I got back at the end
of this week from my trip down to New Mexico.
After Thanksgiving the engine on my truck went out on a pass outside of
Santa Fe and I couldn't head back until a new motor was shipped in from
Denver and installed, but in the end it actually worked out great. I
was very fortunate to find someone special who helped me out without
the least hesitation. Unfortunately I'm having problems with the new
engine as well, but I had an amazing trip and would do every part of it
all over again, without hesitation.
I have so many beautiful images that I'm actually having a hard time
going through them and editing them, there are just too many keepers!
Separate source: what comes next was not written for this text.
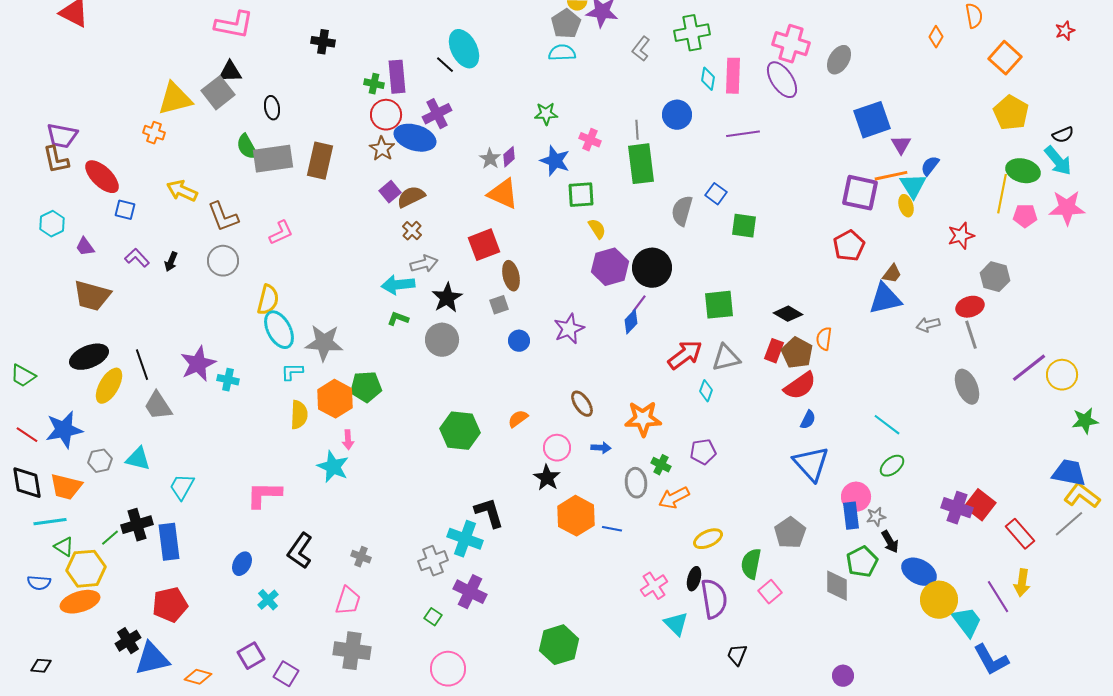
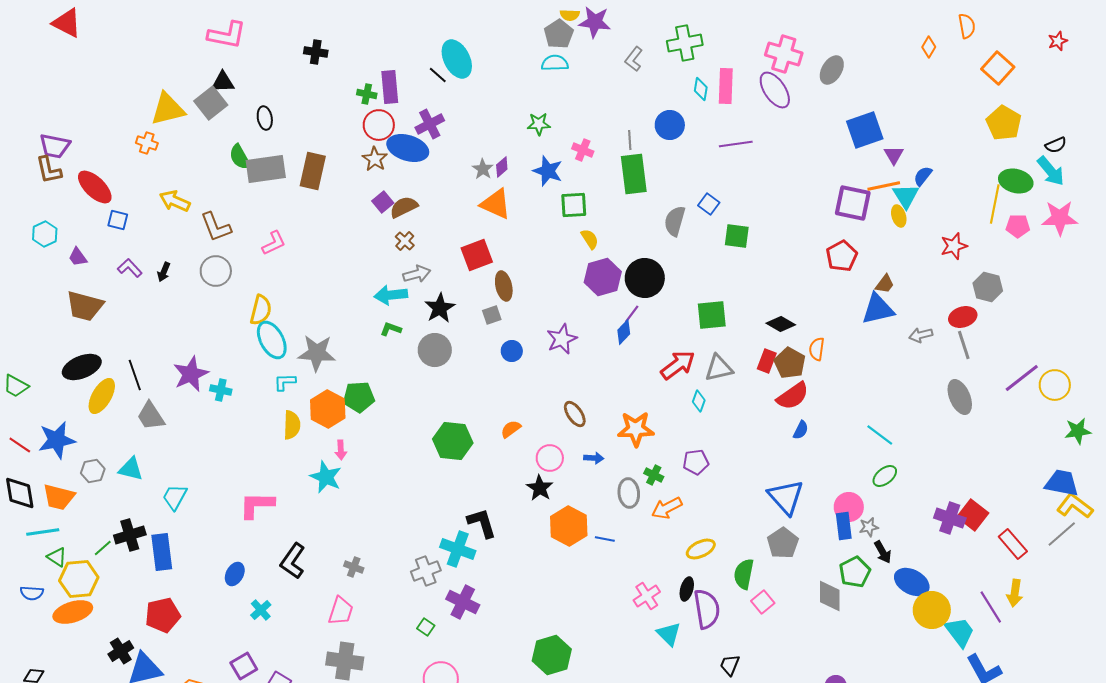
blue triangle: (811, 464) -> (786, 497), moved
I'm afraid that for the next couple of days you might be inundated with
some of these images...
Some of you are already aware that I'm working on a project on North
American Migrations. The work from this trip was primarily for that
project. I was in Bosque del Apache Wildlife Refuge. The refuge is
roughly 70 miles south of Albuquerque and just outside of San Antonio,
NM. The refuge straddles the Rio Grande and has a chain of pools, much
like the Seeney Wildlife Refuge in Michigan's upper peninsula. The
surrounding land is dessert with the Chupadera Mountains on the west
and the San Pascual Mountains on the east. So in a very real sense it
is an oasis for wildlife.
While I was in the refuge there were 17,000 snow geese and 10,000 sand
hill cranes. There is a large mix of other birds, but the snow geese
and cranes steal the show...
Each day the Snow Geese "blast off" before the sun
rises. They head out to other pools on the periphery of the refuge
where they rest for a while and then head to feeding grounds. The sight
is spectacular, you can't really comprehend the experience without
hearing the geese as their excitement builds and then they take off in
mass and you are surrounded by thousands of birds. I went into town
after the second day and bought a digital sound recorder so that you
can hear the sound. Later this week I'll try to put some of the sounds
in another Field Notes.
Once the geese are gone the sand hill cranes have the main pool to
themselves. They wake up a lot slower than the geese and are not active
until the sun rises. They seemed to take little strolls in the pools to
stretch their legs before the finally flew off for the fields that the
refuge maintains for feeding the birds.
This is one of the secondary pools that the geese fly to after coming
out of the main pool first thing in the morning. Wave upon wave of
geese join the cranes that spend the night on the pool. Then there is
another version of the blast off as the geese lift up and fly off to
the feeding grounds. Every morning that I witnessed this a feeling of
awe and joy washed over me. When we see a handful or flock of birds
migrating south it's an event that we notice as part of the changing
seasons. But when you are in the midst of thousands and thousands of
birds that have journeyed across a significant part of the face of the
earth you begin to comprehend that you are standing at a focal point of
a phenomena of global scale, an epic story that is written across the
face of the earth, year after year, for thousands of years.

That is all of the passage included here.